- Sterling rally to peter out
- The economy created 187k new jobs in July
- Data to be released this week may point to German stagflation
Was it fourteen and finished for the Bank of England?
Andrew Bailey is not given to outward shows of emotion, but he was a great deal more upbeat this time than last.
There was confidence in his pronouncement that headline inflation would have fallen to 5% by October. This means that the Prime Minister would fulfil his pledge to see inflation halved by the end of the year, a promise that has been hanging over Bailey’s head like the sword of Damocles.
Since there are no satisfying journalists, Bailey was quizzed at his press conference about when he expects the Bank to be able to consider cutting rates.
Believing that he may be led into making a promise that he may not be able to keep, Bailey was forthright in his answer that “it’s far too early for that kind of speculation”.
However, even that answer was given a positive spin, in that his audience would have expected him to say that the Bank hasn’t finished its cycle of hikes yet, which led them to believe that now maybe it has.
Bailey went on to say that even within the committee, there are several presumed paths for monetary policy, each with its own supporters. That was yet another Central Banker saying that he will be data-driven.
Bailey mentioned his concern about the housing market, which reached deep into the health of the economy. He said it was natural that a tightening of monetary policy, like has been seen over the past eighteen months, would see the housing market suffer, but a realignment is the purpose of the Bank’s actions.
The housing market is cyclical and has been on a positive trajectory since the financial crisis that began in 2008 ended Further evidence of that will be seen later this morning with the release of the Halifax House Price Index, as well as like-for-like retail sales.
While both these are “Tier 2” releases, they are a contributor to overall consumer sentiment.

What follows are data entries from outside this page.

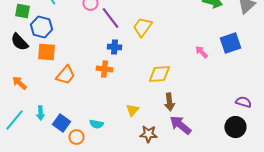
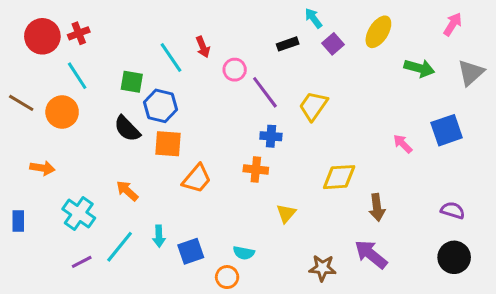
brown arrow: (169, 102) -> (377, 207), moved
purple semicircle: (243, 102) -> (453, 210), moved
yellow triangle: (132, 110) -> (286, 213), moved
blue square: (61, 123) -> (191, 251), turned 36
orange circle: (76, 137) -> (227, 277), moved

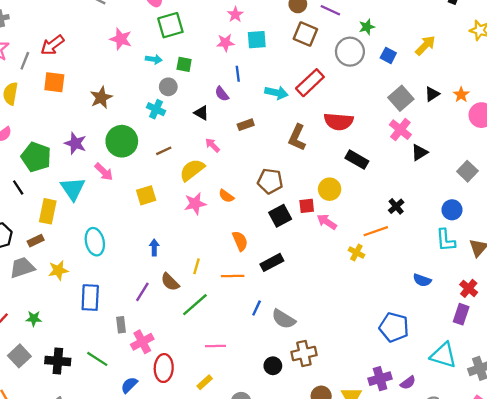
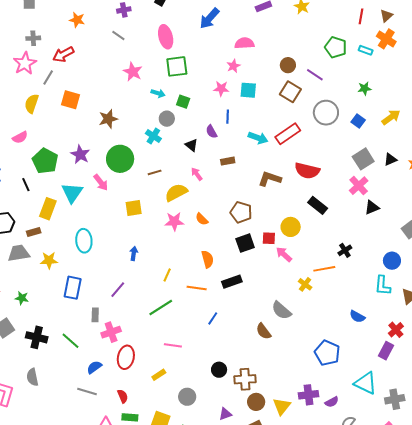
green star: (367, 27) -> (365, 88), moved
red arrow: (52, 45) -> (63, 54), moved
brown L-shape: (297, 138) -> (270, 179), turned 75
brown semicircle: (170, 282) -> (264, 331), moved
gray semicircle: (283, 319) -> (281, 310), moved
brown cross: (304, 353) -> (245, 379), moved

The market will then have a wait until Friday for the publication of a slew of “Tier 1” data. This will include manufacturing production, business investment, and a further estimate of Q2 GDP with growth of just 0.1% month-on-month expected, which may have led to a year-on-year contraction of 0.2%.
Sterling is beginning to see the support it is receiving from rate hikes peter out. Even if the Bank of England hasn’t come to the end of its rate hike cycle, it must be close to doing so.
The pound fell to a low of 1.2620 last week and closed at 1.2740.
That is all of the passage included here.